SS Ron Washington .246/.296/.325 4 HR 69 OPS+ -1.6 BFW 4 WS 8 FRAR -1.1 WARP3
SS Lenny Faedo .277/.291/.335 1 HR 70 OPS+ -1.9 BFW 2 WS 1 FRAR -1.1 WARP3
The shortstop position was a giant question mark during spring training, and remained so throughout the year. Washington and Faedo got most of the playing time, but neither of them were able to impress Gardner or Griffith enough to land the job on a permanent basis. Faedo played a few games with the Twins in 1984, but was released in the spring of 1985. Washington stuck around as a utility player.
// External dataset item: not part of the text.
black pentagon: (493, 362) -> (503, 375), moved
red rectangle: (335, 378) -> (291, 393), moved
3B Gary Gaetti .245/.309/.414 21 HR 95 OPS+ 0.3 BFW 17 WS 31 FRAR 2.0 WARP3
Gaetti always liked to say that he didn’t care much about batting average. After wins, the most important statistic to him was home runs. He proved that again in 1983, though he had not yet reached his power potential.
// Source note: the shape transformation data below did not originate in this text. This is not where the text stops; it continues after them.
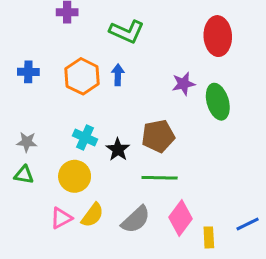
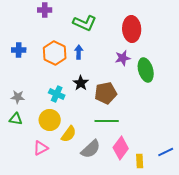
red ellipse: (218, 36) -> (132, 29), moved
black star: (118, 149) -> (81, 83), moved
yellow semicircle: (92, 215) -> (69, 134), moved

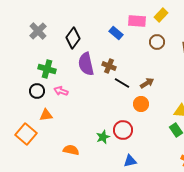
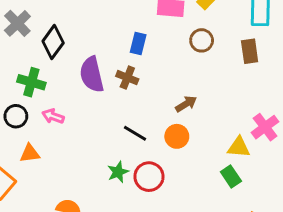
blue rectangle: (116, 33) -> (138, 44), moved, turned 64
black diamond: (73, 38) -> (53, 42), moved
black line: (122, 83) -> (135, 133), moved
green star: (103, 137) -> (118, 172), moved

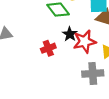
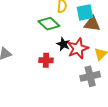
red cross: (48, 48) -> (46, 60), turned 32

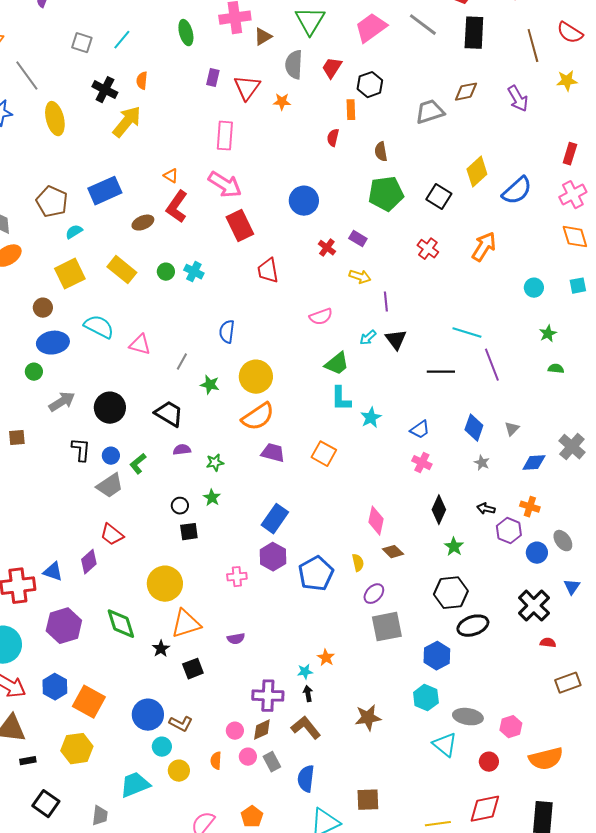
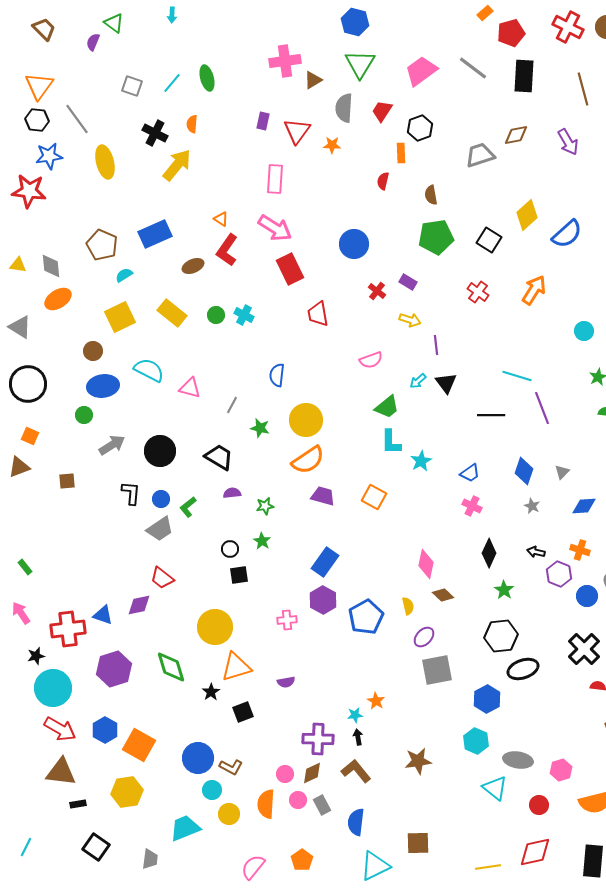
green ellipse: (186, 33) -> (207, 78), moved
purple diamond: (89, 562) -> (139, 605), turned 30
orange semicircle: (216, 761) -> (266, 804), size x1.6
LF Gary Ward .278/.326/.440 19 HR 106 OPS+ 1.6 BFW 17 WS 22 FRAR 1.8 WARP3
On August 30, Gary Ward was hit in the face with a Dan Petry pitch. The blow fractured his nose in five places and the rest of his face was badly swollen and bleeding. Just a week later, Ward was back in the lineup with new protective head gear, described by Patrick Reusse as a “Darth Vader mask.” He went 4-for-4 and amazed just about everybody by showing no ill effects from the incident. Despite the fact that Ward was probably the team’s MVP in 1983, he was traded to the Texas Rangers in December for Mike Smithson and Ron Butcher. Ward reacted with shock and a few charged comments:
“The way I see it, they don’t want any black players over there that play every day. What else can I think?”
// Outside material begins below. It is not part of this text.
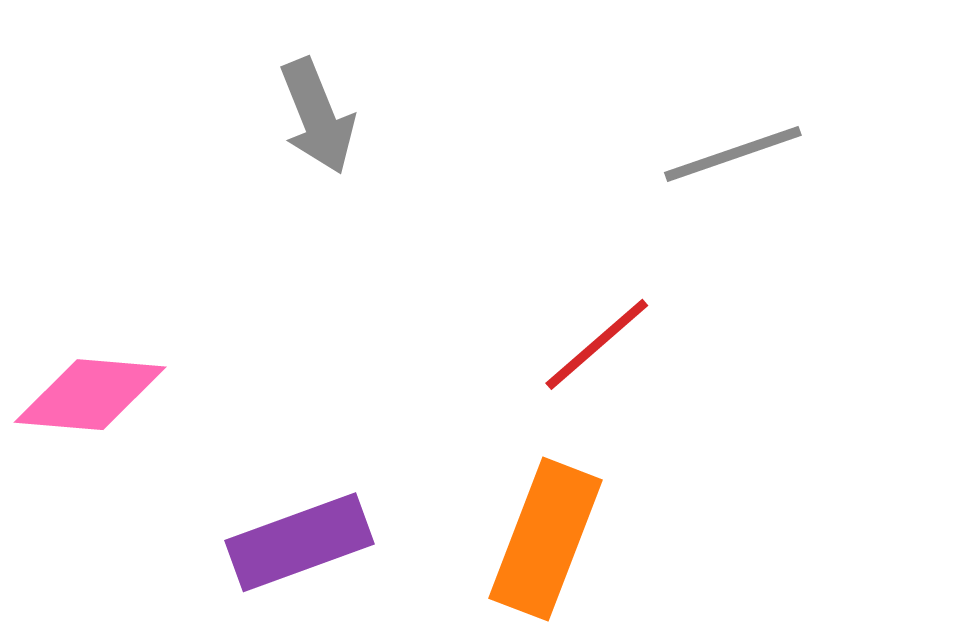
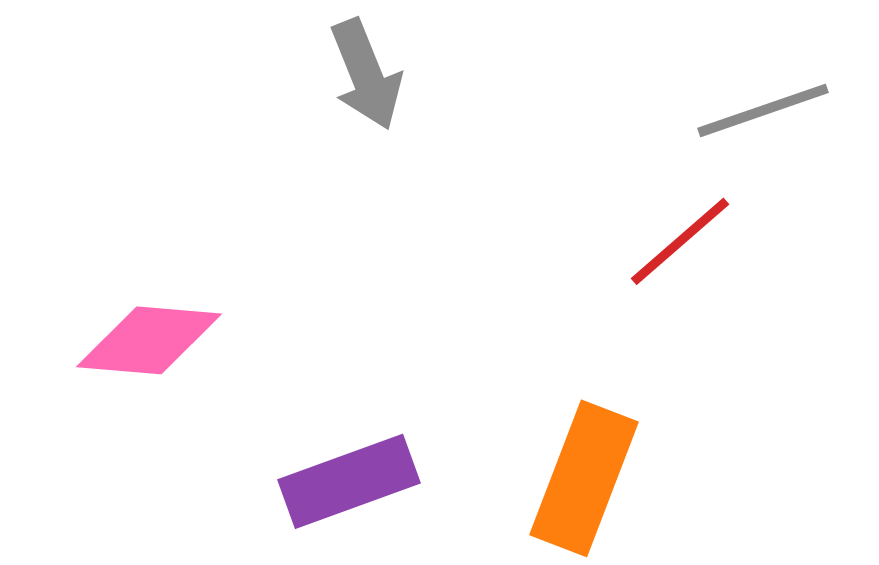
red line: (597, 344) -> (680, 241), moved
Howard Fox responded to Ward’s comments:
“I’m sorry he ever mentioned anything like that because he was never being treated any other way than any other player. I was sorry to see him get traded because I like him as a person. But we had to improve our pitching and, because of his age, Gary was the logical player to trade.”
Ward played three seasons with the Rangers before joining the Yankees. He was about an average player over the years.
CF Darrell Brown .272/.297/.304 0 HR 64 OPS+ -2.1 BFW 3 WS -2 FRAR -2.4 WARP3
CF Bobby Mitchell .230/.354/.303 1 HR 81 OPS+ -0.6 BFW 3 WS -2 FRAR -0.9 WARP3
Aside from shortstop, the most unsettled position was centerfield. The Twins acquired Brown as a free agent from Oakland, and Mitchell had been the regular centerfielder in 1982. The hope was that Jim Eisenreich would return and play regularly, but he continued to have problems with what was later identified as Tourette Syndrome.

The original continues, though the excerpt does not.